Who? Me or him? remember, he has a badass tattoo and I just have a bad a55 tattoo.


----------



## Kevin001 (Jan 2, 2015)

KILOBRAVO said:


> Who? Me or him? remember, he has a badass tattoo and I just have a bad a55 tattoo.


OP lol


----------



## Ms kim (May 15, 2017)

That's very unfortunate :frown2:


----------



## CloudChaser (Nov 7, 2013)




----------



## anonymous54197405123 (Dec 26, 2018)

I too have a badass tattoo. Its a crazy story how I got it.

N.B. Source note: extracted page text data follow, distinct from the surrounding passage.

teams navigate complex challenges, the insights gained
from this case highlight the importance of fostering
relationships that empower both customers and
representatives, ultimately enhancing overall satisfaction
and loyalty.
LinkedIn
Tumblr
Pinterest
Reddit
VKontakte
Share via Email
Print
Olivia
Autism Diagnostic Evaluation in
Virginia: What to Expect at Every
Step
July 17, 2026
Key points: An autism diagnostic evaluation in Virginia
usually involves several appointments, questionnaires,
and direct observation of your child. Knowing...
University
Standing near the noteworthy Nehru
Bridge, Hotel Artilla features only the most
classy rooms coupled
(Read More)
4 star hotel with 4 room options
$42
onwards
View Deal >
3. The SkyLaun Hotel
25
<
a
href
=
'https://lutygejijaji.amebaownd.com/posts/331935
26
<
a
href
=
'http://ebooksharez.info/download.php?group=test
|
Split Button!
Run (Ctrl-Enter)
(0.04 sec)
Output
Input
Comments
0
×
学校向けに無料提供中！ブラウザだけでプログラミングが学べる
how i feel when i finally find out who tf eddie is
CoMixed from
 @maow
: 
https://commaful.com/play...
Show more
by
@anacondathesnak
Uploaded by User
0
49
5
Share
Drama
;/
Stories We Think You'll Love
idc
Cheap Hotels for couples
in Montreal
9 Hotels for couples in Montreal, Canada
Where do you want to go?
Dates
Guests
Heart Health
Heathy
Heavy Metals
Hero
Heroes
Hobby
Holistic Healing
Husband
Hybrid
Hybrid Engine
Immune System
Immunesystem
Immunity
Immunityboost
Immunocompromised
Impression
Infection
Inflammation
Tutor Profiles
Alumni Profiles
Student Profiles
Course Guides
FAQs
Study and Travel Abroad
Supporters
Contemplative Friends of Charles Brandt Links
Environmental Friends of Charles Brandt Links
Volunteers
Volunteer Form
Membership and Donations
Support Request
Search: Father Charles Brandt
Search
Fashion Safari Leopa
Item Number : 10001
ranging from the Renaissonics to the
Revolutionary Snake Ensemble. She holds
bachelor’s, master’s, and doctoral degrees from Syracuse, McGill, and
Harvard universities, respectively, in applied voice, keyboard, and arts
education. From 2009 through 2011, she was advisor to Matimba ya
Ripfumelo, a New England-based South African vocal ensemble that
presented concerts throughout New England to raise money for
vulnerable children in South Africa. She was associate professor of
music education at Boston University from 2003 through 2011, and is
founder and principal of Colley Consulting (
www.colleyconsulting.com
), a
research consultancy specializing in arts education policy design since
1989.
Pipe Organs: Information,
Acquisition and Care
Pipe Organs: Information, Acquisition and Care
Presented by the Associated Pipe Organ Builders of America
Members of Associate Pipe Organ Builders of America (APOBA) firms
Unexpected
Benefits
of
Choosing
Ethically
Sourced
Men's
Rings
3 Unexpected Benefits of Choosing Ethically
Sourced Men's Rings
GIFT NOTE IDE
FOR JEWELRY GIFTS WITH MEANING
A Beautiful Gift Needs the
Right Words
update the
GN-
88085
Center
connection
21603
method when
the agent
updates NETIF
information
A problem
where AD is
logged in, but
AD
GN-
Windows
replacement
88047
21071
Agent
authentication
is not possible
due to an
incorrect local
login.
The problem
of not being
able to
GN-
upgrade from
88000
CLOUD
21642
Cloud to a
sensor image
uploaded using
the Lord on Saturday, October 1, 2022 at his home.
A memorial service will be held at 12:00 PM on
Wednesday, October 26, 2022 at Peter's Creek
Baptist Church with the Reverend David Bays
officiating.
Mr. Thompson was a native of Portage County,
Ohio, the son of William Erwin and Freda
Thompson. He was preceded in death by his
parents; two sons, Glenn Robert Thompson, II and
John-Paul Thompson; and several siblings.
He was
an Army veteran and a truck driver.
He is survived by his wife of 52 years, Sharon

It’s not clothedly visible though, and when I’m in situations where people see it, they’re just surprised and ask me a ton of questions about it and it’s really awkward. I wish I didn’t have mine but good for you that yours has given you newfound clout.


----------



## Danishgal (Dec 15, 2018)

beautyandrage said:


> when i earned my tear drop tattoo i overcame my social anxiety.


. Nnnice!


----------



## Danishgal (Dec 15, 2018)

Kevin001 said:


> Post a pic.


 it's on my hand. Cara delavinge style


----------



## funnynihilist (Jul 29, 2014)

you edgy af


----------



## nubly (Nov 2, 2006)

Street cred?? Pfft. Get back to me when your cellie bf gives you a tat.
_Posted via Mobile Device_


----------



## 3stacks (Sep 27, 2014)

I'd probably need a Mike Tyson face one to look even a little bit intimidating lol


----------



## 0589471 (Apr 21, 2012)

3stacks said:


> I'd probably need a Mike Tyson face one to look even a little bit intimidating lol


Ahh yes I can see it now. You:


----------



## Danishgal (Dec 15, 2018)

Hand tattoo is the way to go. I will get another one if I need to, no one stares at me for more than 2 secs 🖕


----------



## Danishgal (Dec 15, 2018)

A Toxic Butterfly said:


> 3stacks said:
> 
> 
> > I'd probably need a Mike Tyson face one to look even a little bit intimidating lol
> ...


Haha &#128076;


----------



## Danishgal (Dec 15, 2018)

I own the street now. My sa is 90% gone


----------



## 3stacks (Sep 27, 2014)

A Toxic Butterfly said:


> Ahh yes I can see it now. You:


Lmao! That smile is creepy so if I combine that smile with that tattoo then I'll be feared in no time.


----------



## 0589471 (Apr 21, 2012)

3stacks said:


> Lmao! That smile is creepy so if I combine that smile with that tattoo then I'll be feared in no time.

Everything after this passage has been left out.